Fast-forward to the mid-500's, the time of the Saxon invasions. The Catholic Church was just beginning to make its own first forays into Britannia. (Think Patrick.) Most Christian Britons, therefore, were still Pelagians. If Arthur was raised Christian, this is the most likely branch.

The Catholics who came to do missionary work were a bit on the rude-and-fundie side. (Some things never change!) They asked us to do most everything their way, from church setup to the date of Easter. When we wouldn't fall into lockstep, they went back to Rome and spread a lot of bull about how the followers of Pelagius thought Man could save himself, that God's grace was not necessary to salvation at all.. This is how Pelagianism is still described on any Catholic-run Web site...even though the Pope issued an apology some years ago to Wiccans, Jews, and 'variant' Christians for the little misunderstanding. Well, I could bend, twist, and distort my pilum around somebody's neck and call it a "misunderstanding"...!
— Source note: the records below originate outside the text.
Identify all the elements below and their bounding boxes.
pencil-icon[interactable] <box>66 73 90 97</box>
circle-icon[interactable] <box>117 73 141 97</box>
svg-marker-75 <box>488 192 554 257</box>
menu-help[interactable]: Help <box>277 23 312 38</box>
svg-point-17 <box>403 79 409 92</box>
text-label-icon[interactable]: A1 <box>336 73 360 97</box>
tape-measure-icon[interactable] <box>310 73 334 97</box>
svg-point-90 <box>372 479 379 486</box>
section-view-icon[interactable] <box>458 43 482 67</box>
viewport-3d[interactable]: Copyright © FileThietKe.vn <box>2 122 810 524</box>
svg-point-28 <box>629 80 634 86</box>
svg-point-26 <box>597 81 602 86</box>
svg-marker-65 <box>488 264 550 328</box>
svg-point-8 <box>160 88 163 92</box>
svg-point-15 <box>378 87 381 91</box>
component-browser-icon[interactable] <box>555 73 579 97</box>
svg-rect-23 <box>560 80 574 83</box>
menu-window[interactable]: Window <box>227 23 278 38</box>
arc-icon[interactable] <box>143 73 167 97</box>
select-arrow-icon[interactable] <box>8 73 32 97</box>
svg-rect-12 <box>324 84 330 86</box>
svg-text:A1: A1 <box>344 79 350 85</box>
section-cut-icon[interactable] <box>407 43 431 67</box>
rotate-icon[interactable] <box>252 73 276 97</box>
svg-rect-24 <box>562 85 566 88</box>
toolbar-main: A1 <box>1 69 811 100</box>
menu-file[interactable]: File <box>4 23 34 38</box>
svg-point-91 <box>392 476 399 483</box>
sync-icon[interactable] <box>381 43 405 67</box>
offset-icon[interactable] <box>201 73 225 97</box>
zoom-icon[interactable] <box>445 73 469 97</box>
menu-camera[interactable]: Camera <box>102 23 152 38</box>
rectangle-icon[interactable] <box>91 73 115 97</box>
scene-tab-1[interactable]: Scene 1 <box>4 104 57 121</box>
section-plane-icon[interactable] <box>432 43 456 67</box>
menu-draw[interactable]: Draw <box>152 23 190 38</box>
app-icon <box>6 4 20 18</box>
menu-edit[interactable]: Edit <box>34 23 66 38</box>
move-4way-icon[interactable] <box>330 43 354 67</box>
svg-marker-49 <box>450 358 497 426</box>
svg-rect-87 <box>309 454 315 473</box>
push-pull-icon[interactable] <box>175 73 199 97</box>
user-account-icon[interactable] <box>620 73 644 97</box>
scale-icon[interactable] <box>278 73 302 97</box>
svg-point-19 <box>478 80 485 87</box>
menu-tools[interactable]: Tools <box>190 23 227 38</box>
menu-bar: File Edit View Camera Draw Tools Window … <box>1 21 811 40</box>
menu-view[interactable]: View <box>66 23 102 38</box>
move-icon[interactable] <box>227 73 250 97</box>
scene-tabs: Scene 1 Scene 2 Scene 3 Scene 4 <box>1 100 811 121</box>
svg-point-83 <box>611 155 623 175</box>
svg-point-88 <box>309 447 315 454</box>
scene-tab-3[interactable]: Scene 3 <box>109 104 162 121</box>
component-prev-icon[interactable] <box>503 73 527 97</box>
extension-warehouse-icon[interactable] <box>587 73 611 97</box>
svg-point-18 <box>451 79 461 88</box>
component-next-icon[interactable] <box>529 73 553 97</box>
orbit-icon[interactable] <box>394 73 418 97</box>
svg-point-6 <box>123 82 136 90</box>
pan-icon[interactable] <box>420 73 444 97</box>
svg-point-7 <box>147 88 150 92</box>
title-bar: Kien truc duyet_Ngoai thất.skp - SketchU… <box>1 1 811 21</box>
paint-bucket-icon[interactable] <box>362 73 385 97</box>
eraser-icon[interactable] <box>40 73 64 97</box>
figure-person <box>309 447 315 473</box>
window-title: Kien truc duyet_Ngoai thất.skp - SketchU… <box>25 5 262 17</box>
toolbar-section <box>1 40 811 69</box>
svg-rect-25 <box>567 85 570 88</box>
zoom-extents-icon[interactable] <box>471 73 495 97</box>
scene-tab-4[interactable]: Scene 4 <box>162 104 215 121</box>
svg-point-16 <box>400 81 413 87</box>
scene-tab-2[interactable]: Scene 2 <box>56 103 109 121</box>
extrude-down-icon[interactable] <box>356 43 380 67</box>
However, I've never had any grief from today's Catholics. I worshipped among them for many years; and most of them cannot be gotten to care about what the Church thought of anybody in the years before the Fall. No, I get it from the Baptists, the Pentecostals, the so-called non-denoms, and the Moral Majoritarians who, unfortunately, run my bit of the planet. Historically, each of these spun off from something else that they thought was too structured. And, indeed, none of them formally persecutes anybody. But you can't stop a redneck from fearing what he doesn't understand, and they do not understand me. Hence my rather alarming effect on them...<g>

Eh...I do seem to have strayed again; but hopefully, mi Draco, I have answered your question.